I was fortunate to be able to share this data with local commissioners and I didn’t even need to articulate the information for a particular area. GPs themselves homed in on how their patch was doing and the conversations began from there.
You get a sense that everyone is interested in how we can improve dementia care but people get flummoxed about knowing exactly what to do. It was a big help having a central place to take ‘findings’ back to. So, for example, when we highlighted the issue of coding, it was made part of a CQUIN that codes had to be put on discharge letters. Similarly, when the GPs said how important training was, we fed that back to the centre and training was created.
I know some GPs are concerned the services are not there for patients if diagnosis rates increase. But if we ignore the problem then that will prevent us solving it because we need clarity on resources.

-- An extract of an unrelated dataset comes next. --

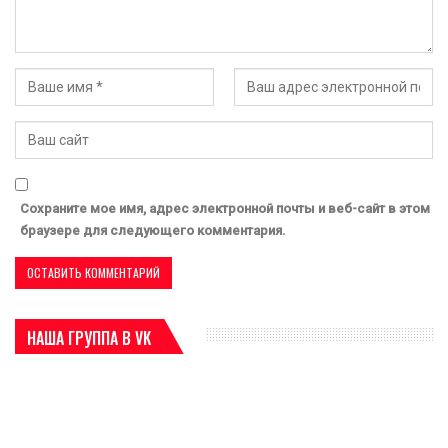
Сохраните мое имя, адрес электронной почты и веб-сайт в этом
браузере для следующего комментария.
НАША ГРУППА В VK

There are so many areas of dementia care that I struggled at the beginning to identify what was the most important thing to do, as we need improvements in all of them. The evidence on diagnosis shows that once the person and relatives know the problem is dementia, a better quality of life ensues. Being on the register also means the patient gets an annual dementia review every year. Someone without that code might be left until they’re in a crisis and they can then end up in hospital for several months. Prevalence is the place to start.
A big part of my work has been looking at Read coding to improve diagnosis rates. If you don’t use the right Read code – one that correlates with an ICD code – the patient doesn’t end up on the register.
We found that coding of dementia is unnecessarily complicated, so have recommended GPs use just four Read codes to overcome this. For more information go to www.dementiapartnerships.org.uk/diagnosis/resource-pack/9-coding
In my practice we had identified about 65 people with dementia and since using these codes that’s doubled to 130.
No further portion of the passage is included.